Why the beleaguered Indian aviation industry may get a breather from 2014



These are strange times for aviation in India. In February 2013, salt-to-software conglomerate Tata Group tied up with Malaysian budget airline AirAsia. A few months later, the Foreign Investment Promotion Board swiftly cleared the group's partnership venture with Singapore International Airlines (SIA) to start a full-service airline in India by mid-2014. But these events stood out against a gloomy backdrop. The clearance for the SIA deal came just two days after the country's second largest private airline, Jet Airways, announced its biggest ever quarter loss (Rs 891 crore) for the second quarter of 2013/14. Consultancy Centre for Asia Pacific Aviation (CAPA) estimates that Indian airlines collectively lost more than Rs 3,000 crore in that quarter.

Between 2007 and 2013, they lost Rs 53,648 crore, and losses for 2012/13 are pegged at Rs 10,429 crore. But Kapil Kaul, CEO of aviation consultancy CAPA (India and the Middle East), says the tide will turn in 12 to 18 months. "Post 2014/15, the industry will see a better operating environment and will return to sustainable growth," he says.

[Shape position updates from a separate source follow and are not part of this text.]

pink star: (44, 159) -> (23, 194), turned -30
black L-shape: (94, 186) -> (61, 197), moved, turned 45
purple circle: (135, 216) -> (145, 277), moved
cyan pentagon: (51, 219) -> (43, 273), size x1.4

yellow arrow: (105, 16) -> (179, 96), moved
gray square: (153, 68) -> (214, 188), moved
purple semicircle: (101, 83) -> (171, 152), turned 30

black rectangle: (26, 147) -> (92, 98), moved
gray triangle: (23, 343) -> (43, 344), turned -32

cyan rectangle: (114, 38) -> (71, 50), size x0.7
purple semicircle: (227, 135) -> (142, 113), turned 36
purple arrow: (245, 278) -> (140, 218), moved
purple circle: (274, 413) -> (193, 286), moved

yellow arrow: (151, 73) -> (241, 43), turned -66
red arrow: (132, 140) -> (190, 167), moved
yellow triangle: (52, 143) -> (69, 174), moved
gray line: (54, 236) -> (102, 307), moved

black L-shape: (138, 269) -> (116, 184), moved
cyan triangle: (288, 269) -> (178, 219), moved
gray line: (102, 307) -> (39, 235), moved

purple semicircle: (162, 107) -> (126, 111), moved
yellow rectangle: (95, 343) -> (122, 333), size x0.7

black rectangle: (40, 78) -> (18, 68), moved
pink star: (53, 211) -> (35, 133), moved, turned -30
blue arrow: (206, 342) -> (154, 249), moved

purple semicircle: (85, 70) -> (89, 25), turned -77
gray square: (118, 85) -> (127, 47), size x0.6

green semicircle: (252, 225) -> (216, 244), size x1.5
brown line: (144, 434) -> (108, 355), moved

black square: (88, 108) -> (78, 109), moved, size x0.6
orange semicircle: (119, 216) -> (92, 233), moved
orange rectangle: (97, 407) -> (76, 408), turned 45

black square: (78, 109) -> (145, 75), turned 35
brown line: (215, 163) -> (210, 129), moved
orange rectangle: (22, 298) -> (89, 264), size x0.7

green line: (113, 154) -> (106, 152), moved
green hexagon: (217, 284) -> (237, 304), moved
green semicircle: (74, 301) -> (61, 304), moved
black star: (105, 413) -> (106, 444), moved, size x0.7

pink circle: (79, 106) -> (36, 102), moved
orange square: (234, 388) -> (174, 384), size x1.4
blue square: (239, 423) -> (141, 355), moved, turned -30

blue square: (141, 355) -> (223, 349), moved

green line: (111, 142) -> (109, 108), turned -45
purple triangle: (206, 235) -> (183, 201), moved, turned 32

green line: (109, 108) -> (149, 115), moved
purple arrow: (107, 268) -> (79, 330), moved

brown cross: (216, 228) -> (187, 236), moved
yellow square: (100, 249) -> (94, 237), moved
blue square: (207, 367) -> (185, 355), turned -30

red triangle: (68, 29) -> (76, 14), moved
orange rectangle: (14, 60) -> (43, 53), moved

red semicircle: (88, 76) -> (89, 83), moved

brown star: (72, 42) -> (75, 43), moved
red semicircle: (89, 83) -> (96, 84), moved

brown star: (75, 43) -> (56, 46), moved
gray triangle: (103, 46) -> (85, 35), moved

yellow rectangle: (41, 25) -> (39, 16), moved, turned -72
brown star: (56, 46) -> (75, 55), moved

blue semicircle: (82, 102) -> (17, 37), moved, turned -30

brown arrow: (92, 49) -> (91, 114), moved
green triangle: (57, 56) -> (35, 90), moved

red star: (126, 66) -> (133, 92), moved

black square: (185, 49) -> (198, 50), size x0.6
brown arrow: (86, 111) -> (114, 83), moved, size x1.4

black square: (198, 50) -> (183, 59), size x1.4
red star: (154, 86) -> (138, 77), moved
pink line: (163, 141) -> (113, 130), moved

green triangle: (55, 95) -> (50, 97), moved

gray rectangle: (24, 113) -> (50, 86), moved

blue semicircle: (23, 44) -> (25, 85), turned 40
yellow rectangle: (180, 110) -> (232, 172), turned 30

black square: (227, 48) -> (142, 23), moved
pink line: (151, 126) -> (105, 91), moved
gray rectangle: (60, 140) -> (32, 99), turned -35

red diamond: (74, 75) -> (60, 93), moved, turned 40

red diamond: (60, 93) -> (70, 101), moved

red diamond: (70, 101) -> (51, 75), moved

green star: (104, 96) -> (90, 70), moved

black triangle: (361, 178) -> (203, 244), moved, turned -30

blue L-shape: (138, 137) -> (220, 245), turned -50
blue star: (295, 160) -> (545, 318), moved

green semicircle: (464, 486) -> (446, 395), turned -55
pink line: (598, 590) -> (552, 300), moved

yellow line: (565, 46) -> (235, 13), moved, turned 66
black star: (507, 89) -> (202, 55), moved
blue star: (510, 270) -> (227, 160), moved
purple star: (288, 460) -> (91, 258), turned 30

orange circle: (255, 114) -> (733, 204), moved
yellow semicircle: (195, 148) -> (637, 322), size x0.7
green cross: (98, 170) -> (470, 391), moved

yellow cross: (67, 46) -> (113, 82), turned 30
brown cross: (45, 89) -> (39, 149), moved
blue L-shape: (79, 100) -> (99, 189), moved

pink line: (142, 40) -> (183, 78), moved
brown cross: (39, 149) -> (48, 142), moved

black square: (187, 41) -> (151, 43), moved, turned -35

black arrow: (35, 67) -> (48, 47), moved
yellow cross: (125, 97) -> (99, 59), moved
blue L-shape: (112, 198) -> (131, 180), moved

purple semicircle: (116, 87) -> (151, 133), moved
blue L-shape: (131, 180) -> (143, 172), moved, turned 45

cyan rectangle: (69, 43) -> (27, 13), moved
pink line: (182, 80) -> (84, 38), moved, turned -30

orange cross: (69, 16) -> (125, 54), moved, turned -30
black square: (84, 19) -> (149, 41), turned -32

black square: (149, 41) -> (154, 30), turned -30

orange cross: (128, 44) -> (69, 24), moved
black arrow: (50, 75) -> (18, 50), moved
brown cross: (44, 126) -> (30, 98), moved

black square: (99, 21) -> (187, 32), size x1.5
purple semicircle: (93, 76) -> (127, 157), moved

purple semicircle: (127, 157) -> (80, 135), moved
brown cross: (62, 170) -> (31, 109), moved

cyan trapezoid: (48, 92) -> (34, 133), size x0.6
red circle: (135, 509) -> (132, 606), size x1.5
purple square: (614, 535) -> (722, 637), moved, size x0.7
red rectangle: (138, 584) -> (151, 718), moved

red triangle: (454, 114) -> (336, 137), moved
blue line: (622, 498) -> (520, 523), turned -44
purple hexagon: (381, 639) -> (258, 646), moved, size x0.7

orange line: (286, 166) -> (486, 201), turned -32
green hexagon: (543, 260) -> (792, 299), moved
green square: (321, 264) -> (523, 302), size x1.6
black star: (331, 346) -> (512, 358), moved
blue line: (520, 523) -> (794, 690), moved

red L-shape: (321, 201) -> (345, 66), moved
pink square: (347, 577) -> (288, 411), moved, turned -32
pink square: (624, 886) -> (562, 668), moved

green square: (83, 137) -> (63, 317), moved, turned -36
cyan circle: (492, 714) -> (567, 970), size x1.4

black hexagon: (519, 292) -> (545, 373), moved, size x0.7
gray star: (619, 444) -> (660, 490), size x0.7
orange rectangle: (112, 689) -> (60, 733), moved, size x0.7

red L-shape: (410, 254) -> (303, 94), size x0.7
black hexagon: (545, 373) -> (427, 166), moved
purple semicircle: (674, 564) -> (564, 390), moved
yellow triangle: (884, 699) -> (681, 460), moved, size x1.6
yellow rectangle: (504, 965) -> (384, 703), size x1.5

That may seem hard to believe when the industry is grappling with high aviation turbine fuel (ATF) prices - oil prices have hovered around their peak of $110 a barrel - as also slack demand and rupee depreciation. The last is especially painful for a business in which 75 per cent of costs are dollar-denominated. All these issues have led to softening of yields per seat, an important measure of an airline's health. For Jet, yields for the second quarter dropped 11 per cent to Rs 7,376 from Rs 8,335 in the corresponding quarter of the previous year.